YOUR OBJECTIVE:
Needed from the data below: all lines that contain the word "color".

GIVEN DATA:
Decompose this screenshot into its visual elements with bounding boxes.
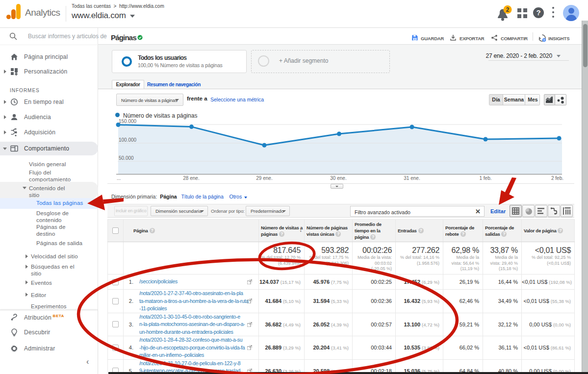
svg-text:31 ene.: 31 ene. [404,175,420,181]
svg-text:30 ene.: 30 ene. [330,175,346,181]
svg-text:2: 2 [506,6,510,13]
svg-text:150.000: 150.000 [119,119,137,124]
svg-text:100.000: 100.000 [119,137,137,143]
svg-text:50.000: 50.000 [119,155,134,161]
svg-text:28 ene.: 28 ene. [183,175,199,181]
svg-text:1 feb.: 1 feb. [479,175,491,181]
svg-text:...: ... [117,175,121,181]
svg-text:29 ene.: 29 ene. [256,175,272,181]
svg-text:2 feb.: 2 feb. [551,175,563,181]
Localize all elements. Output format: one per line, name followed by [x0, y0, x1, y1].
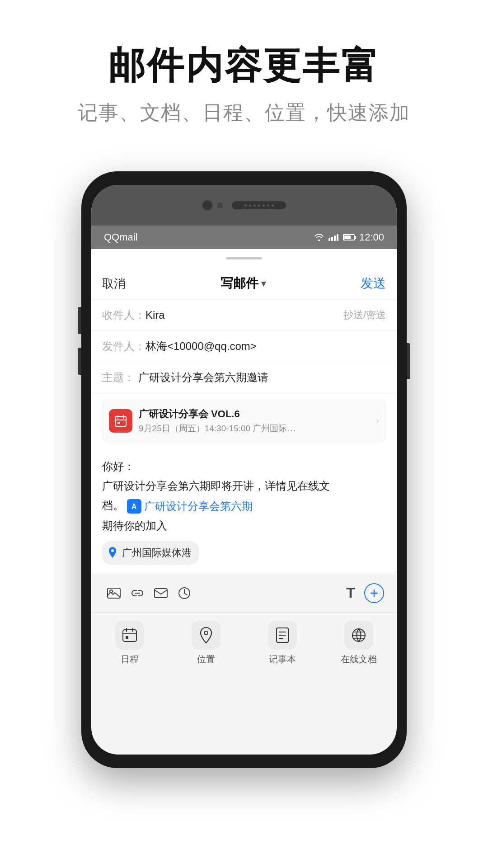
cancel-button[interactable]: 取消: [102, 276, 126, 292]
subject-field: 主题： 广研设计分享会第六期邀请: [91, 362, 397, 393]
signal-icon: [328, 234, 338, 241]
to-field: 收件人： Kira 抄送/密送: [91, 300, 397, 331]
body-line3: 期待你的加入: [102, 517, 386, 535]
doc-action-icon: [344, 621, 373, 650]
svg-point-5: [111, 549, 114, 552]
phone-outer: QQmail: [81, 171, 407, 768]
link-icon-button[interactable]: [126, 581, 149, 605]
calendar-icon: [114, 414, 127, 428]
mail-icon-button[interactable]: [149, 581, 173, 605]
clock-icon-button[interactable]: [173, 581, 196, 605]
action-note[interactable]: 记事本: [244, 621, 320, 665]
svg-point-20: [204, 631, 208, 635]
location-action-label: 位置: [197, 653, 215, 665]
svg-rect-9: [155, 589, 167, 598]
calendar-event-detail: 9月25日（周五）14:30-15:00 广州国际…: [139, 423, 376, 434]
page-subtitle: 记事、文档、日程、位置，快速添加: [27, 99, 461, 126]
page-title: 邮件内容更丰富: [27, 45, 461, 86]
body-line1: 广研设计分享会第六期即将开讲，详情见在线文: [102, 477, 386, 495]
email-compose: 取消 写邮件 ▾ 发送 收件人： Kira 抄送/密送 发件人： 林海<10: [91, 268, 397, 676]
compose-topbar: 取消 写邮件 ▾ 发送: [91, 268, 397, 300]
bottom-toolbar: T: [91, 574, 397, 676]
email-body[interactable]: 你好： 广研设计分享会第六期即将开讲，详情见在线文 档。 A 广研设计分享会第六…: [91, 448, 397, 574]
to-label: 收件人：: [102, 308, 145, 322]
wifi-icon: [314, 234, 324, 241]
calendar-info: 广研设计分享会 VOL.6 9月25日（周五）14:30-15:00 广州国际…: [139, 407, 376, 434]
to-value[interactable]: Kira: [145, 309, 343, 321]
from-field: 发件人： 林海<10000@qq.com>: [91, 331, 397, 362]
compose-title: 写邮件 ▾: [221, 275, 266, 292]
text-format-icon-button[interactable]: T: [339, 581, 362, 605]
calendar-event-title: 广研设计分享会 VOL.6: [139, 407, 376, 421]
action-calendar[interactable]: 日程: [91, 621, 168, 665]
sensor-icon: [217, 203, 223, 208]
calendar-card[interactable]: 广研设计分享会 VOL.6 9月25日（周五）14:30-15:00 广州国际……: [102, 400, 386, 442]
image-icon-button[interactable]: [102, 581, 126, 605]
svg-rect-4: [117, 422, 120, 424]
toolbar-icons-row: T: [91, 574, 397, 612]
from-value: 林海<10000@qq.com>: [145, 339, 386, 354]
location-chip[interactable]: 广州国际媒体港: [102, 541, 199, 565]
svg-line-12: [184, 593, 187, 595]
action-doc[interactable]: 在线文档: [320, 621, 397, 665]
doc-link-wrap[interactable]: A 广研设计分享会第六期: [127, 497, 253, 516]
note-action-icon: [268, 621, 297, 650]
subject-value[interactable]: 广研设计分享会第六期邀请: [138, 370, 386, 385]
camera-icon: [202, 200, 213, 211]
body-line2: 档。 A 广研设计分享会第六期: [102, 496, 386, 516]
cc-bcc-button[interactable]: 抄送/密送: [343, 308, 386, 322]
svg-rect-0: [115, 416, 126, 426]
phone-notch: [91, 185, 397, 226]
app-name: QQmail: [104, 231, 138, 243]
note-action-label: 记事本: [269, 653, 296, 665]
add-icon-button[interactable]: [362, 581, 386, 605]
phone-mockup: QQmail: [81, 171, 407, 768]
scroll-indicator: [226, 257, 262, 259]
doc-action-label: 在线文档: [341, 653, 377, 665]
svg-rect-19: [126, 636, 128, 639]
calendar-icon-wrap: [109, 409, 132, 433]
bottom-actions: 日程 位置: [91, 612, 397, 676]
location-pin-icon: [107, 547, 118, 558]
status-right: 12:00: [314, 231, 384, 243]
battery-icon: [343, 234, 355, 241]
subject-label: 主题：: [102, 370, 138, 385]
page-header: 邮件内容更丰富 记事、文档、日程、位置，快速添加: [0, 0, 488, 144]
plus-circle-icon: [364, 583, 384, 603]
svg-rect-15: [123, 630, 136, 642]
title-chevron-icon: ▾: [261, 278, 266, 289]
doc-link-text[interactable]: 广研设计分享会第六期: [144, 497, 253, 516]
location-text: 广州国际媒体港: [122, 544, 192, 561]
status-time: 12:00: [359, 231, 384, 243]
body-greeting: 你好：: [102, 458, 386, 476]
doc-icon: A: [127, 499, 141, 514]
phone-screen: QQmail: [91, 185, 397, 755]
from-label: 发件人：: [102, 339, 145, 354]
calendar-action-label: 日程: [121, 653, 139, 665]
calendar-action-icon: [115, 621, 144, 650]
card-chevron-icon: ›: [376, 415, 379, 427]
action-location[interactable]: 位置: [168, 621, 244, 665]
speaker-icon: [232, 201, 286, 209]
location-action-icon: [192, 621, 221, 650]
status-bar: QQmail: [91, 226, 397, 249]
send-button[interactable]: 发送: [361, 275, 386, 292]
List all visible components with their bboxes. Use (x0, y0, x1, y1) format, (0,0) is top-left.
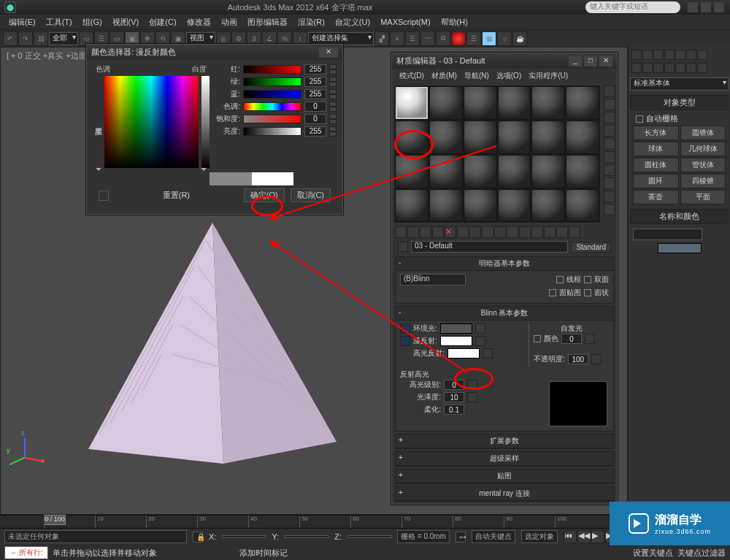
geometry-button[interactable]: 球体 (633, 142, 679, 156)
cmd-panel-icon[interactable] (631, 63, 642, 73)
ref-coord-select[interactable]: 视图 (186, 32, 215, 45)
link-button[interactable]: ⛓ (34, 31, 48, 46)
hue-marker-icon[interactable] (96, 168, 101, 174)
coord-y-input[interactable] (285, 535, 328, 538)
me-tool-button[interactable] (482, 226, 493, 238)
me-max-button[interactable]: □ (584, 56, 597, 66)
me-sidebar-button[interactable] (604, 112, 615, 123)
blinn-rollout-header[interactable]: Blinn 基本参数 (480, 309, 528, 317)
me-sidebar-button[interactable] (604, 151, 615, 163)
me-tool-button[interactable] (407, 226, 419, 238)
color-picker-close-button[interactable]: ✕ (319, 47, 338, 58)
material-slot[interactable] (395, 86, 429, 120)
me-tool-button[interactable] (556, 226, 568, 238)
cmd-panel-icon[interactable] (642, 63, 653, 73)
ext-rollout-header[interactable]: +扩展参数 (396, 434, 613, 448)
menu-maxscript[interactable]: MAXScript(M) (376, 16, 434, 28)
lock-icon[interactable]: 🔒 (193, 532, 203, 542)
cmd-panel-icon[interactable] (664, 63, 675, 73)
material-slot[interactable] (566, 189, 599, 223)
cmd-panel-icon[interactable] (631, 50, 642, 60)
eyedropper-button[interactable] (99, 191, 109, 201)
ss-rollout-header[interactable]: +超级采样 (396, 452, 613, 466)
spec-level-map-button[interactable] (467, 380, 477, 390)
material-slot[interactable] (429, 120, 463, 154)
shader-select[interactable]: (B)Blinn (400, 274, 466, 285)
redo-button[interactable]: ↷ (18, 31, 33, 46)
render-frame-button[interactable]: ▦ (482, 31, 496, 46)
menu-animation[interactable]: 动画 (217, 15, 242, 29)
material-slot[interactable] (464, 120, 497, 154)
cp-spinner[interactable] (329, 101, 337, 112)
me-sidebar-button[interactable] (604, 138, 615, 150)
cmd-panel-icon[interactable] (697, 50, 707, 60)
cmd-panel-icon[interactable] (675, 50, 685, 60)
align-button[interactable]: ≡ (390, 31, 404, 46)
cmd-panel-icon[interactable] (653, 63, 664, 73)
cp-slider[interactable] (243, 90, 301, 99)
object-color-swatch[interactable] (658, 243, 702, 253)
me-tool-button[interactable] (420, 226, 431, 238)
close-icon[interactable] (714, 2, 724, 12)
cp-spinner[interactable] (329, 89, 337, 99)
value-strip[interactable] (201, 76, 210, 168)
cancel-button[interactable]: 取消(C) (291, 188, 331, 202)
material-slot[interactable] (429, 189, 463, 223)
material-slot[interactable] (531, 155, 565, 188)
material-slot[interactable] (464, 189, 497, 223)
me-tool-button[interactable] (432, 226, 444, 238)
add-time-tag-button[interactable]: 添加时间标记 (239, 548, 288, 559)
value-marker-icon[interactable] (201, 168, 207, 174)
cmd-panel-icon[interactable] (697, 63, 707, 73)
reset-button[interactable]: 重置(R) (115, 190, 238, 201)
material-slot[interactable] (464, 86, 497, 120)
me-sidebar-button[interactable] (604, 177, 615, 189)
me-min-button[interactable]: _ (569, 56, 582, 66)
me-sidebar-button[interactable] (604, 164, 615, 176)
menu-graph[interactable]: 图形编辑器 (243, 15, 292, 29)
geometry-button[interactable]: 茶壶 (633, 190, 679, 204)
specular-swatch[interactable] (447, 348, 480, 358)
geometry-button[interactable]: 圆环 (633, 174, 679, 188)
si-value-input[interactable] (561, 334, 582, 344)
ok-button[interactable]: 确定(O) (244, 188, 285, 202)
menu-render[interactable]: 渲染(R) (293, 15, 329, 29)
material-slot[interactable] (566, 86, 599, 120)
material-slot[interactable] (531, 189, 565, 223)
mirror-button[interactable]: ▞ (374, 31, 389, 46)
faceted-checkbox[interactable] (584, 289, 591, 296)
name-color-header[interactable]: 名称和颜色 (630, 209, 729, 224)
me-tool-button[interactable]: ✕ (445, 226, 456, 238)
coord-z-input[interactable] (347, 535, 391, 538)
si-color-checkbox[interactable] (534, 335, 541, 342)
eyedropper-icon[interactable] (398, 242, 408, 252)
menu-create[interactable]: 创建(C) (145, 15, 180, 29)
cp-spinner[interactable] (329, 64, 337, 74)
opacity-input[interactable] (568, 354, 588, 364)
material-slot[interactable] (498, 189, 531, 223)
material-type-button[interactable]: Standard (571, 242, 611, 253)
wireframe-checkbox[interactable] (556, 276, 564, 283)
geometry-button[interactable]: 几何球体 (680, 142, 726, 156)
ambient-swatch[interactable] (440, 323, 472, 334)
cp-value-input[interactable]: 255 (304, 77, 326, 87)
shader-rollout-header[interactable]: 明暗器基本参数 (479, 259, 530, 267)
ambient-map-button[interactable] (475, 323, 485, 334)
undo-button[interactable]: ↶ (3, 31, 18, 46)
link-ambient-icon[interactable] (400, 323, 410, 334)
material-slot[interactable] (531, 120, 565, 154)
me-sidebar-button[interactable] (604, 125, 615, 137)
key-lock-icon[interactable]: ⊶ (456, 532, 466, 542)
cmd-panel-icon[interactable] (664, 50, 675, 60)
maps-rollout-header[interactable]: +贴图 (396, 469, 613, 483)
cmd-panel-icon[interactable] (642, 50, 653, 60)
me-tool-button[interactable] (569, 226, 580, 238)
geometry-button[interactable]: 圆柱体 (633, 158, 679, 172)
soften-input[interactable] (444, 404, 464, 415)
geometry-button[interactable]: 管状体 (680, 158, 726, 172)
si-map-button[interactable] (585, 334, 595, 344)
diffuse-map-button[interactable] (475, 336, 485, 346)
menu-group[interactable]: 组(G) (78, 15, 107, 29)
playback-button[interactable]: ◀◀ (577, 530, 591, 543)
diffuse-swatch[interactable] (440, 336, 472, 346)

RESULT:
color-picker-close-button[interactable]: ✕ (319, 47, 338, 58)
object-color-swatch[interactable] (658, 243, 702, 253)
name-color-header[interactable]: 名称和颜色 (630, 209, 729, 224)
si-color-checkbox[interactable] (534, 335, 541, 342)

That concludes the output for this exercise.